• [What you have to do] Exactly reproduce the lines from the line that has "3beatdigital.com" down to the last line of the entries, inclusive.

• [The data]
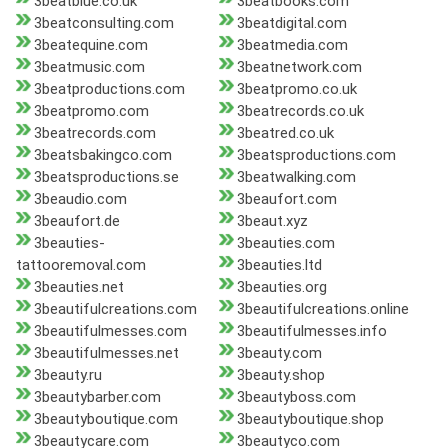
3beatblue.co.uk
3beatbooks.com
3beatconsulting.com
3beatdigital.com
3beatequine.com
3beatmedia.com
3beatmusic.com
3beatnetwork.com
3beatproductions.com
3beatpromo.co.uk
3beatpromo.com
3beatrecords.co.uk
3beatrecords.com
3beatred.co.uk
3beatsbakingco.com
3beatsproductions.com
3beatsproductions.se
3beatwalking.com
3beaudio.com
3beaufort.com
3beaufort.de
3beaut.xyz
3beauties-
3beauties.com
tattooremoval.com
3beauties.ltd
3beauties.net
3beauties.org
3beautifulcreations.com
3beautifulcreations.online
3beautifulmesses.com
3beautifulmesses.info
3beautifulmesses.net
3beauty.com
3beauty.ru
3beauty.shop
3beautybarber.com
3beautyboss.com
3beautyboutique.com
3beautyboutique.shop
3beautycare.com
3beautyco.com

• [Output of the exercise]
3beatdigital.com
3beatequine.com
3beatmedia.com
3beatmusic.com
3beatnetwork.com
3beatproductions.com
3beatpromo.co.uk
3beatpromo.com
3beatrecords.co.uk
3beatrecords.com
3beatred.co.uk
3beatsbakingco.com
3beatsproductions.com
3beatsproductions.se
3beatwalking.com
3beaudio.com
3beaufort.com
3beaufort.de
3beaut.xyz
3beauties-
3beauties.com
tattooremoval.com
3beauties.ltd
3beauties.net
3beauties.org
3beautifulcreations.com
3beautifulcreations.online
3beautifulmesses.com
3beautifulmesses.info
3beautifulmesses.net
3beauty.com
3beauty.ru
3beauty.shop
3beautybarber.com
3beautyboss.com
3beautyboutique.com
3beautyboutique.shop
3beautycare.com
3beautyco.com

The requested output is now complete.